● **TASK TO CARRY OUT**:
I need the number of lines in the data that include "produkcja"; reply with that number alone.

● **Dataset excerpts**:

• • •

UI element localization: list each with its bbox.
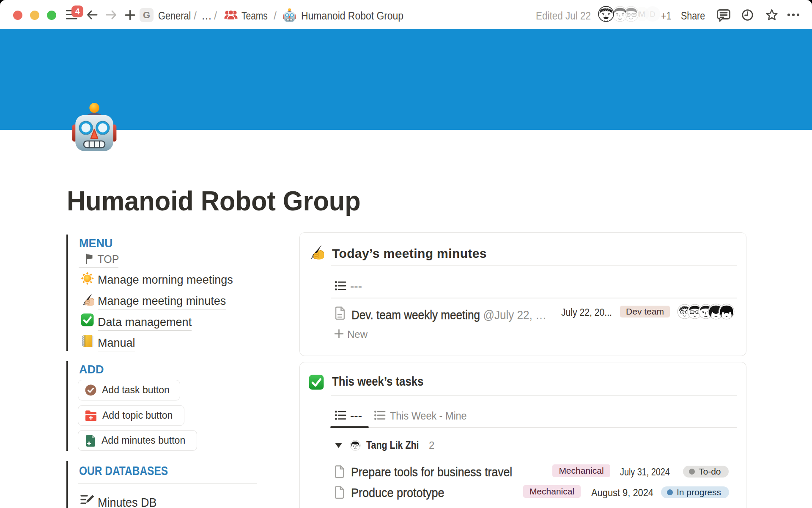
svg-text:D: D <box>650 10 655 19</box>
svg-text:M: M <box>639 10 645 19</box>
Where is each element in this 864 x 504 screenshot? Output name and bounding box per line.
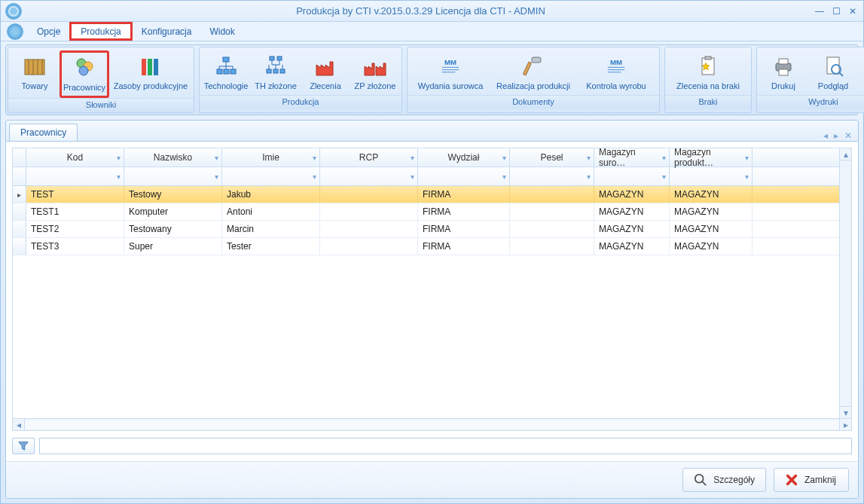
col-magazyn-produktu[interactable]: Magazyn produkt…▾ [670, 148, 753, 166]
filter-icon[interactable]: ▾ [411, 173, 414, 181]
svg-rect-16 [277, 57, 282, 60]
filter-icon[interactable]: ▾ [117, 173, 121, 181]
hammer-icon [521, 54, 545, 78]
funnel-icon [18, 441, 29, 451]
filter-icon[interactable]: ▾ [502, 154, 506, 162]
filter-pesel[interactable]: ▾ [510, 167, 594, 185]
table-row[interactable]: TEST1 Komputer Antoni FIRMA MAGAZYN MAGA… [13, 203, 851, 221]
preview-icon [821, 54, 845, 78]
maximize-button[interactable]: ☐ [830, 6, 842, 17]
filter-nazwisko[interactable]: ▾ [124, 167, 222, 185]
ribbon-group-dokumenty: MM Wydania surowca Realizacja produkcji … [407, 47, 660, 113]
filter-icon[interactable]: ▾ [587, 173, 591, 181]
filter-magsuro[interactable]: ▾ [594, 167, 670, 185]
filter-icon[interactable]: ▾ [215, 173, 218, 181]
ribbon-th-zlozone[interactable]: TH złożone [251, 50, 301, 95]
vertical-scrollbar[interactable]: ▴ ▾ [839, 148, 851, 418]
tab-pracownicy[interactable]: Pracownicy [9, 124, 78, 141]
filter-input[interactable] [39, 438, 852, 454]
factory-icon [313, 54, 337, 78]
ribbon-kontrola-wyrobu[interactable]: MM Kontrola wyrobu [575, 50, 658, 95]
ribbon-wydania-surowca[interactable]: MM Wydania surowca [409, 50, 492, 95]
table-row[interactable]: ▸ TEST Testowy Jakub FIRMA MAGAZYN MAGAZ… [13, 186, 851, 203]
tab-close[interactable]: ✕ [841, 130, 855, 141]
app-menu-icon[interactable] [2, 22, 28, 41]
ribbon-zasoby[interactable]: Zasoby produkcyjne [109, 50, 192, 98]
filter-icon[interactable]: ▾ [587, 154, 591, 162]
ribbon-zlecenia-na-braki[interactable]: Zlecenia na braki [667, 50, 750, 95]
ribbon-zlecenia[interactable]: Zlecenia [301, 50, 350, 95]
minimize-button[interactable]: — [814, 6, 826, 17]
filter-rcp[interactable]: ▾ [320, 167, 418, 185]
svg-rect-24 [532, 57, 541, 63]
col-kod[interactable]: Kod▾ [26, 148, 124, 166]
svg-rect-17 [267, 69, 271, 73]
filter-icon[interactable]: ▾ [662, 173, 666, 181]
col-wydzial[interactable]: Wydział▾ [418, 148, 510, 166]
filter-icon[interactable]: ▾ [662, 154, 666, 162]
svg-rect-0 [25, 60, 44, 75]
scroll-down-icon[interactable]: ▾ [840, 406, 851, 418]
filter-icon[interactable]: ▾ [313, 154, 316, 162]
filter-button[interactable] [12, 438, 35, 454]
filter-icon[interactable]: ▾ [745, 173, 749, 181]
ribbon-pracownicy[interactable]: Pracownicy [60, 50, 109, 98]
svg-rect-25 [523, 62, 531, 75]
ribbon-technologie[interactable]: Technologie [201, 50, 251, 95]
grid-body: ▸ TEST Testowy Jakub FIRMA MAGAZYN MAGAZ… [13, 186, 851, 418]
filter-icon[interactable]: ▾ [411, 154, 414, 162]
group-label-wydruki: Wydruki [757, 95, 864, 109]
magnifier-icon [694, 473, 707, 487]
filter-icon[interactable]: ▾ [117, 154, 121, 162]
menu-opcje[interactable]: Opcje [28, 22, 69, 41]
filter-kod[interactable]: ▾ [26, 167, 124, 185]
filter-bar [12, 437, 852, 455]
close-button[interactable]: ✕ [847, 6, 859, 17]
details-button[interactable]: Szczegóły [682, 468, 766, 492]
table-row[interactable]: TEST2 Testowany Marcin FIRMA MAGAZYN MAG… [13, 221, 851, 238]
filter-icon[interactable]: ▾ [215, 154, 218, 162]
ribbon-group-produkcja: Technologie TH złożone Zlecenia ZP złożo… [199, 47, 402, 113]
svg-point-40 [695, 475, 704, 483]
svg-rect-33 [779, 59, 788, 64]
scroll-right-icon[interactable]: ▸ [839, 419, 851, 431]
col-rcp[interactable]: RCP▾ [320, 148, 418, 166]
menu-widok[interactable]: Widok [200, 22, 243, 41]
crate-icon [23, 54, 47, 78]
col-imie[interactable]: Imie▾ [222, 148, 320, 166]
svg-rect-11 [223, 57, 229, 62]
horizontal-scrollbar[interactable]: ◂ ▸ [13, 418, 851, 430]
table-row[interactable]: TEST3 Super Tester FIRMA MAGAZYN MAGAZYN [13, 238, 851, 255]
menu-konfiguracja[interactable]: Konfiguracja [133, 22, 201, 41]
tab-next[interactable]: ▸ [831, 130, 841, 141]
col-pesel[interactable]: Pesel▾ [510, 148, 594, 166]
ribbon-export-excel[interactable]: X [858, 50, 864, 95]
filter-icon[interactable]: ▾ [313, 173, 316, 181]
ribbon-drukuj[interactable]: Drukuj [759, 50, 808, 95]
col-magazyn-surowca[interactable]: Magazyn suro…▾ [594, 148, 670, 166]
scroll-up-icon[interactable]: ▴ [840, 148, 851, 160]
clipboard-star-icon [696, 54, 720, 78]
menu-produkcja[interactable]: Produkcja [69, 22, 132, 41]
mm-doc2-icon: MM [604, 54, 628, 78]
ribbon-towary[interactable]: Towary [10, 50, 60, 98]
ribbon-zp-zlozone[interactable]: ZP złożone [350, 50, 400, 95]
filter-icon[interactable]: ▾ [502, 173, 506, 181]
scroll-left-icon[interactable]: ◂ [13, 419, 25, 431]
filter-magprod[interactable]: ▾ [670, 167, 753, 185]
close-panel-button[interactable]: Zamknij [774, 468, 849, 492]
binders-icon [139, 54, 163, 78]
filter-wydzial[interactable]: ▾ [418, 167, 510, 185]
svg-rect-9 [148, 59, 152, 75]
filter-imie[interactable]: ▾ [222, 167, 320, 185]
people-icon [72, 56, 96, 80]
app-logo-icon [5, 3, 22, 20]
col-nazwisko[interactable]: Nazwisko▾ [124, 148, 222, 166]
svg-rect-15 [270, 57, 274, 60]
ribbon-podglad[interactable]: Podgląd [808, 50, 858, 95]
filter-icon[interactable]: ▾ [745, 154, 749, 162]
ribbon: Towary Pracownicy Zasoby produkcyjne Sło… [5, 44, 859, 115]
scroll-track[interactable] [25, 420, 839, 429]
tab-prev[interactable]: ◂ [820, 130, 831, 141]
ribbon-realizacja-produkcji[interactable]: Realizacja produkcji [492, 50, 575, 95]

• • •

● **SOLVED PROBLEM**:
2